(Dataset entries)
Start of Block

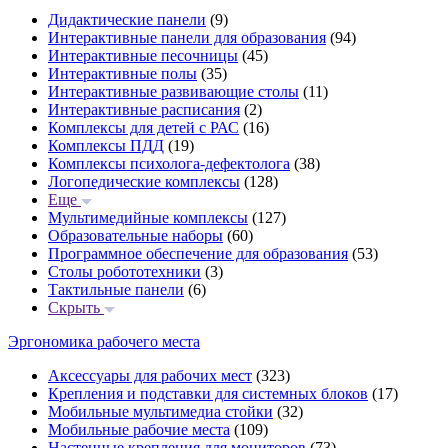
Дидактические панели
(9)
Интерактивные панели для образования
(94)
Интерактивные песочницы
(45)
Интерактивные полы
(35)
Интерактивные развивающие столы
(11)
Интерактивные расписания
(2)
Комплексы для детей с РАС
(16)
Комплексы ПДД
(19)
Комплексы психолога-дефектолога
(38)
Логопедические комплексы
(128)
Еще
Мультимедийные комплексы
(127)
Образовательные наборы
(60)
Программное обеспечение для образования
(53)
Столы робототехники
(3)
Тактильные панели
(6)
Скрыть
Эргономика рабочего места
Аксессуары для рабочих мест
(323)
Крепления и подставки для системных блоков
(17)
Мобильные мультимедиа стойки
(32)
Мобильные рабочие места
(109)
Настенные крепления для мониторов
(73)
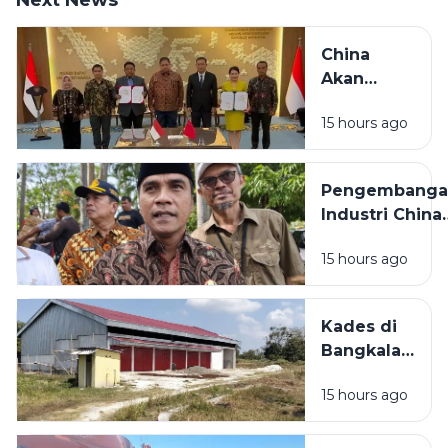
Next News
China
Akan
Bangun
15 hours ago
Pabrik
Industri
Padat
Pengembanga
Karya di
Industri China
Madura
Bakal
15 hours ago
Dilaksanakan d
Bangkalan,
Bupati: Akan
Kades di
Menyerap
Bangkalan
Ribuan Pekerj
Bantah
Lokal
15 hours ago
KDMP
Dibangun
di Tengah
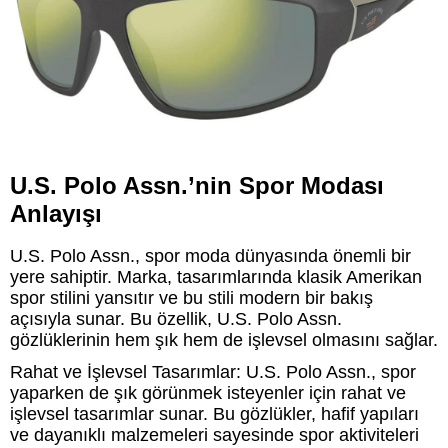
U.S. Polo Assn.’nin Spor Modası
Anlayışı
U.S. Polo Assn., spor moda dünyasında önemli bir
yere sahiptir. Marka, tasarımlarında klasik Amerikan
spor stilini yansıtır ve bu stili modern bir bakış
açısıyla sunar. Bu özellik, U.S. Polo Assn.
gözlüklerinin hem şık hem de işlevsel olmasını sağlar.
Rahat ve İşlevsel Tasarımlar: U.S. Polo Assn., spor
yaparken de şık görünmek isteyenler için rahat ve
işlevsel tasarımlar sunar. Bu gözlükler, hafif yapıları
ve dayanıklı malzemeleri sayesinde spor aktiviteleri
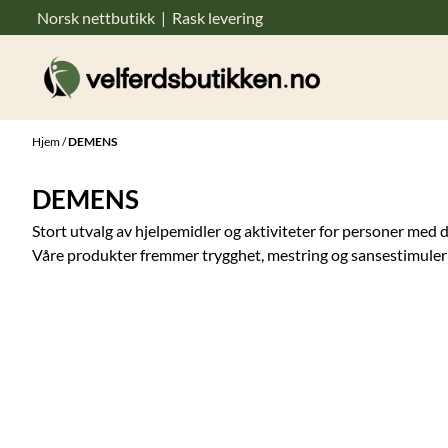
Norsk nettbutikk | Rask levering
Hopp til innhold
Hjem
/
DEMENS
DEMENS
Stort utvalg av hjelpemidler og aktiviteter for personer med
Våre produkter fremmer trygghet, mestring og sansestimulerin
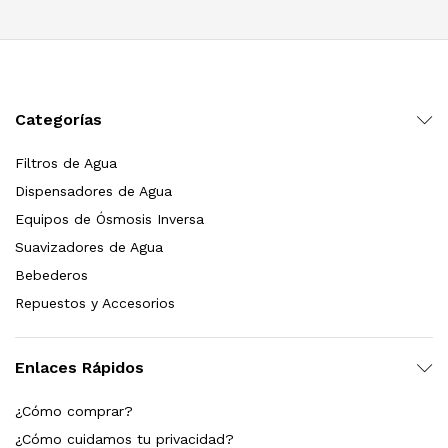
Categorías
Filtros de Agua
Dispensadores de Agua
Equipos de Ósmosis Inversa
Suavizadores de Agua
Bebederos
Repuestos y Accesorios
Enlaces Rápidos
¿Cómo comprar?
¿Cómo cuidamos tu privacidad?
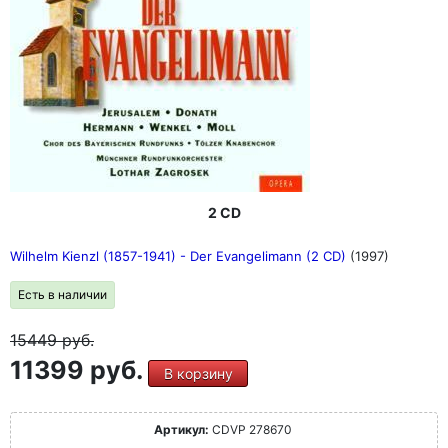
2 CD
Wilhelm Kienzl (1857-1941) - Der Evangelimann (2 CD)
(1997)
Есть в наличии
15449
руб.
11399 руб.
В корзину
Артикул:
CDVP 278670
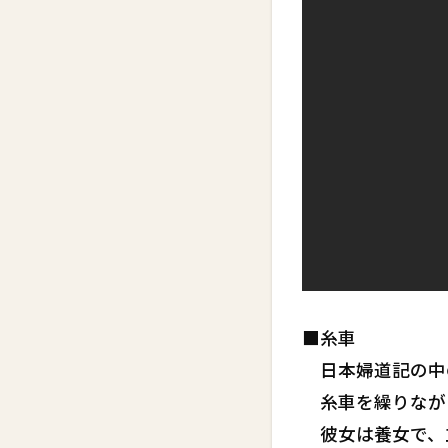
■糸車
日本婦道記の中
糸車を繰りなが
彼女は養女で、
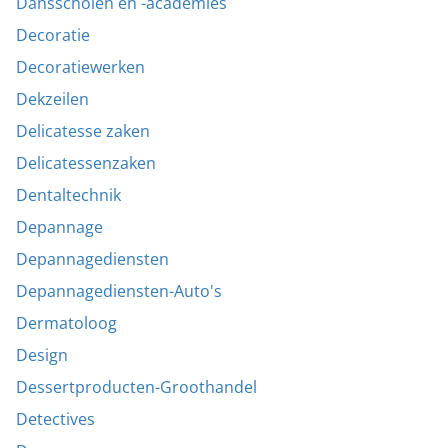
Dansscholen en -academies
Decoratie
Decoratiewerken
Dekzeilen
Delicatesse zaken
Delicatessenzaken
Dentaltechnik
Depannage
Depannagediensten
Depannagediensten-Auto's
Dermatoloog
Design
Dessertproducten-Groothandel
Detectives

End of Block

Task description
Where an entry holds an image, drop the image and copy the remaining text exactly.

Your solution
Дидактические панели
(9)
Интерактивные панели для образования
(94)
Интерактивные песочницы
(45)
Интерактивные полы
(35)
Интерактивные развивающие столы
(11)
Интерактивные расписания
(2)
Комплексы для детей с РАС
(16)
Комплексы ПДД
(19)
Комплексы психолога-дефектолога
(38)
Логопедические комплексы
(128)
Еще
Мультимедийные комплексы
(127)
Образовательные наборы
(60)
Программное обеспечение для образования
(53)
Столы робототехники
(3)
Тактильные панели
(6)
Скрыть
Эргономика рабочего места
Аксессуары для рабочих мест
(323)
Крепления и подставки для системных блоков
(17)
Мобильные мультимедиа стойки
(32)
Мобильные рабочие места
(109)
Настенные крепления для мониторов
(73)
Next News
China
Akan
Bangun
15 hours ago
Pabrik
Industri
Padat
Pengembanga
Karya di
Industri China
Madura
Bakal
15 hours ago
Dilaksanakan d
Bangkalan,
Bupati: Akan
Kades di
Menyerap
Bangkalan
Ribuan Pekerj
Bantah
Lokal
15 hours ago
KDMP
Dibangun
di Tengah
U.S. Polo Assn.’nin Spor Modası
Anlayışı
U.S. Polo Assn., spor moda dünyasında önemli bir
yere sahiptir. Marka, tasarımlarında klasik Amerikan
spor stilini yansıtır ve bu stili modern bir bakış
açısıyla sunar. Bu özellik, U.S. Polo Assn.
gözlüklerinin hem şık hem de işlevsel olmasını sağlar.
Rahat ve İşlevsel Tasarımlar: U.S. Polo Assn., spor
yaparken de şık görünmek isteyenler için rahat ve
işlevsel tasarımlar sunar. Bu gözlükler, hafif yapıları
ve dayanıklı malzemeleri sayesinde spor aktiviteleri
Norsk nettbutikk | Rask levering
Hopp til innhold
Hjem
/
DEMENS
DEMENS
Stort utvalg av hjelpemidler og aktiviteter for personer med
Våre produkter fremmer trygghet, mestring og sansestimulerin
Categorías
Filtros de Agua
Dispensadores de Agua
Equipos de Ósmosis Inversa
Suavizadores de Agua
Bebederos
Repuestos y Accesorios
Enlaces Rápidos
¿Cómo comprar?
¿Cómo cuidamos tu privacidad?
2 CD
Wilhelm Kienzl (1857-1941) - Der Evangelimann (2 CD)
(1997)
Есть в наличии
15449
руб.
11399 руб.
В корзину
Артикул:
CDVP 278670
■糸車
日本婦道記の中
糸車を繰りなが
彼女は養女で、
Dansscholen en -academies
Decoratie
Decoratiewerken
Dekzeilen
Delicatesse zaken
Delicatessenzaken
Dentaltechnik
Depannage
Depannagediensten
Depannagediensten-Auto's
Dermatoloog
Design
Dessertproducten-Groothandel
Detectives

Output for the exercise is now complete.